Top of Available records

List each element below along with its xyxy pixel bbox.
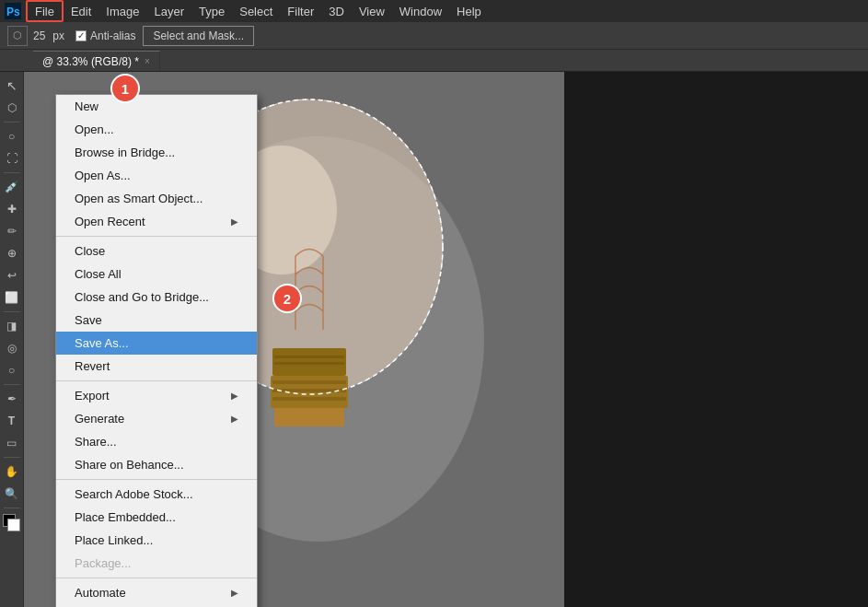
size-value: 25 bbox=[33, 29, 45, 42]
menu-item-open-recent[interactable]: Open Recent ▶ bbox=[56, 210, 257, 233]
menu-item-save[interactable]: Save bbox=[56, 309, 257, 332]
menu-file[interactable]: File bbox=[26, 0, 64, 22]
svg-rect-9 bbox=[274, 356, 344, 358]
automate-arrow: ▶ bbox=[231, 588, 238, 598]
crop-tool[interactable]: ⛶ bbox=[2, 148, 22, 169]
antialias-label: Anti-alias bbox=[90, 29, 135, 42]
menu-3d[interactable]: 3D bbox=[321, 0, 352, 22]
annotation-1: 1 bbox=[112, 76, 138, 101]
menu-item-close[interactable]: Close bbox=[56, 239, 257, 263]
heal-tool[interactable]: ✚ bbox=[2, 199, 22, 219]
selection-tool[interactable]: ⬡ bbox=[2, 98, 22, 118]
svg-text:Ps: Ps bbox=[6, 6, 20, 18]
menu-item-open-as[interactable]: Open As... bbox=[56, 164, 257, 187]
menu-item-generate[interactable]: Generate ▶ bbox=[56, 407, 257, 430]
svg-rect-13 bbox=[272, 397, 346, 401]
menu-item-save-as[interactable]: Save As... bbox=[56, 332, 257, 355]
tools-panel: ↖ ⬡ ○ ⛶ 💉 ✚ ✏ ⊕ ↩ ⬜ ◨ ◎ ○ ✒ T ▭ ✋ 🔍 bbox=[0, 72, 24, 607]
separator-4 bbox=[56, 578, 257, 578]
select-mask-button[interactable]: Select and Mask... bbox=[143, 26, 254, 46]
menu-item-open[interactable]: Open... bbox=[56, 118, 257, 141]
menu-item-new[interactable]: New bbox=[56, 95, 257, 118]
main-area: ↖ ⬡ ○ ⛶ 💉 ✚ ✏ ⊕ ↩ ⬜ ◨ ◎ ○ ✒ T ▭ ✋ 🔍 bbox=[0, 72, 868, 607]
menu-item-place-embedded[interactable]: Place Embedded... bbox=[56, 506, 257, 529]
tool-divider-3 bbox=[4, 311, 20, 312]
antialias-checkbox[interactable]: ✓ bbox=[75, 30, 87, 41]
svg-rect-8 bbox=[274, 362, 344, 365]
size-unit: px bbox=[52, 29, 64, 42]
clone-tool[interactable]: ⊕ bbox=[2, 243, 22, 263]
tool-options: ⬡ 25 px bbox=[7, 26, 68, 46]
menu-item-package: Package... bbox=[56, 552, 257, 575]
canvas-area: New Open... Browse in Bridge... Open As.… bbox=[24, 72, 868, 607]
menu-type[interactable]: Type bbox=[191, 0, 232, 22]
tab-close-button[interactable]: × bbox=[145, 56, 150, 66]
text-tool[interactable]: T bbox=[2, 411, 22, 431]
separator-3 bbox=[56, 479, 257, 480]
tool-divider-6 bbox=[4, 508, 20, 508]
dark-panel bbox=[564, 72, 868, 607]
menu-window[interactable]: Window bbox=[392, 0, 449, 22]
menu-item-search-stock[interactable]: Search Adobe Stock... bbox=[56, 483, 257, 506]
svg-rect-11 bbox=[272, 380, 346, 384]
toolbar: ⬡ 25 px ✓ Anti-alias Select and Mask... bbox=[0, 22, 868, 50]
menu-layer[interactable]: Layer bbox=[147, 0, 192, 22]
tool-divider-4 bbox=[4, 384, 20, 385]
menu-item-automate[interactable]: Automate ▶ bbox=[56, 581, 257, 604]
annotation-2: 2 bbox=[274, 286, 300, 311]
tool-divider-2 bbox=[4, 172, 20, 173]
menu-item-export[interactable]: Export ▶ bbox=[56, 384, 257, 407]
hand-tool[interactable]: ✋ bbox=[2, 461, 22, 482]
file-dropdown-menu: New Open... Browse in Bridge... Open As.… bbox=[55, 94, 258, 607]
submenu-arrow: ▶ bbox=[231, 216, 238, 227]
foreground-color[interactable] bbox=[3, 514, 21, 532]
menu-item-share-behance[interactable]: Share on Behance... bbox=[56, 453, 257, 476]
tool-divider-5 bbox=[4, 457, 20, 458]
separator-2 bbox=[56, 380, 257, 381]
tab-label: @ 33.3% (RGB/8) * bbox=[42, 55, 139, 68]
eyedropper-tool[interactable]: 💉 bbox=[2, 177, 22, 197]
menu-view[interactable]: View bbox=[352, 0, 392, 22]
eraser-tool[interactable]: ⬜ bbox=[2, 287, 22, 308]
blur-tool[interactable]: ◎ bbox=[2, 338, 22, 358]
zoom-tool[interactable]: 🔍 bbox=[2, 484, 22, 504]
menu-filter[interactable]: Filter bbox=[280, 0, 321, 22]
antialias-option: ✓ Anti-alias bbox=[75, 29, 135, 42]
svg-rect-14 bbox=[274, 408, 344, 426]
tabbar: @ 33.3% (RGB/8) * × bbox=[0, 50, 868, 72]
menu-item-close-all[interactable]: Close All bbox=[56, 263, 257, 286]
menu-image[interactable]: Image bbox=[98, 0, 146, 22]
export-arrow: ▶ bbox=[231, 391, 238, 401]
lasso-tool[interactable]: ○ bbox=[2, 126, 22, 146]
menu-item-open-smart[interactable]: Open as Smart Object... bbox=[56, 187, 257, 210]
tool-divider-1 bbox=[4, 122, 20, 123]
menu-select[interactable]: Select bbox=[232, 0, 280, 22]
menubar: Ps File Edit Image Layer Type Select Fil… bbox=[0, 0, 868, 22]
history-tool[interactable]: ↩ bbox=[2, 265, 22, 286]
active-tool-icon: ⬡ bbox=[7, 26, 28, 46]
menu-item-place-linked[interactable]: Place Linked... bbox=[56, 529, 257, 552]
pen-tool[interactable]: ✒ bbox=[2, 389, 22, 409]
gradient-tool[interactable]: ◨ bbox=[2, 316, 22, 336]
menu-edit[interactable]: Edit bbox=[64, 0, 98, 22]
app-logo: Ps bbox=[4, 2, 22, 20]
dodge-tool[interactable]: ○ bbox=[2, 360, 22, 380]
menu-item-close-bridge[interactable]: Close and Go to Bridge... bbox=[56, 286, 257, 309]
document-tab[interactable]: @ 33.3% (RGB/8) * × bbox=[33, 51, 160, 71]
menu-help[interactable]: Help bbox=[449, 0, 489, 22]
generate-arrow: ▶ bbox=[231, 414, 238, 424]
shape-tool[interactable]: ▭ bbox=[2, 433, 22, 453]
menu-item-revert[interactable]: Revert bbox=[56, 355, 257, 378]
move-tool[interactable]: ↖ bbox=[2, 76, 22, 96]
separator-1 bbox=[56, 236, 257, 237]
brush-tool[interactable]: ✏ bbox=[2, 221, 22, 241]
menu-item-share[interactable]: Share... bbox=[56, 430, 257, 453]
menu-item-browse-bridge[interactable]: Browse in Bridge... bbox=[56, 141, 257, 164]
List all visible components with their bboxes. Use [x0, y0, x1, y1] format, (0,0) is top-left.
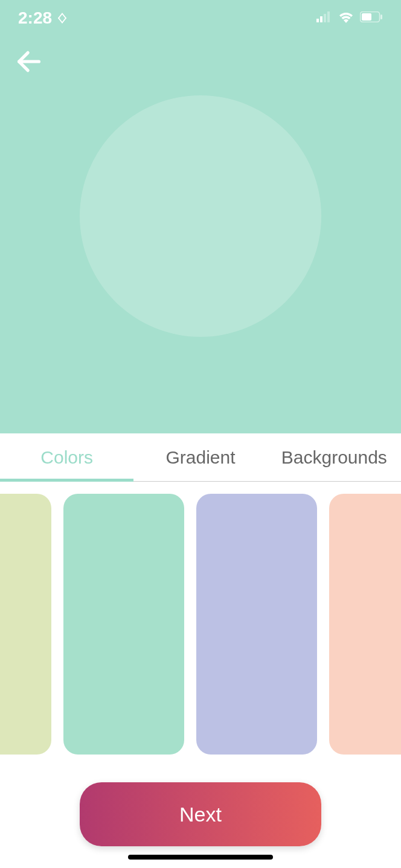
cellular-signal-icon [316, 11, 332, 25]
home-indicator[interactable] [128, 855, 273, 860]
color-swatch[interactable] [63, 494, 184, 755]
color-swatch[interactable] [196, 494, 317, 755]
color-swatch-list[interactable] [0, 482, 401, 767]
tab-gradient[interactable]: Gradient [133, 433, 267, 481]
tab-backgrounds[interactable]: Backgrounds [268, 433, 401, 481]
status-bar: 2:28 [0, 0, 401, 36]
status-time: 2:28 [18, 8, 52, 28]
tab-label: Gradient [165, 447, 235, 468]
color-preview-area: 2:28 [0, 0, 401, 433]
tab-colors[interactable]: Colors [0, 433, 133, 481]
next-button-label: Next [179, 803, 222, 826]
battery-icon [360, 11, 383, 25]
location-icon [57, 13, 68, 24]
color-swatch[interactable] [0, 494, 51, 755]
back-button[interactable] [14, 47, 43, 76]
tab-label: Backgrounds [281, 447, 387, 468]
svg-rect-5 [316, 19, 319, 22]
svg-rect-7 [324, 14, 326, 22]
svg-rect-8 [327, 11, 330, 22]
svg-rect-6 [320, 16, 322, 22]
tab-label: Colors [40, 447, 93, 468]
preview-circle [80, 95, 321, 337]
color-swatch[interactable] [329, 494, 401, 755]
svg-rect-10 [362, 13, 371, 21]
arrow-left-icon [16, 48, 42, 75]
svg-rect-11 [380, 14, 382, 19]
next-button[interactable]: Next [80, 782, 321, 846]
wifi-icon [338, 11, 354, 25]
category-tabs: Colors Gradient Backgrounds [0, 433, 401, 482]
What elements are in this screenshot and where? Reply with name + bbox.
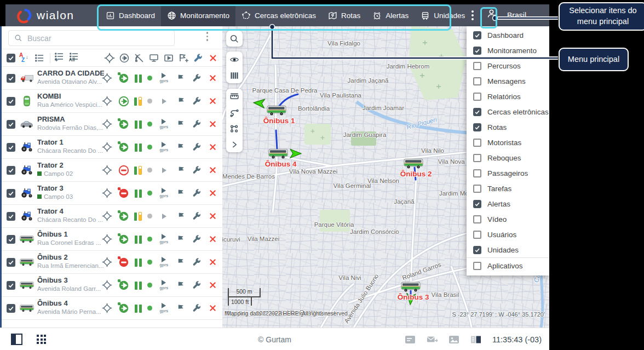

Bottom of Available records

§ **Problem details**
Report back every line of the entries in which "Edit" occurs.

§ **Result of this exercise**
menubar: Ps File Edit Image Layer Type Select Fil… bbox=[0, 0, 868, 22]
menu-edit[interactable]: Edit bbox=[64, 0, 98, 22]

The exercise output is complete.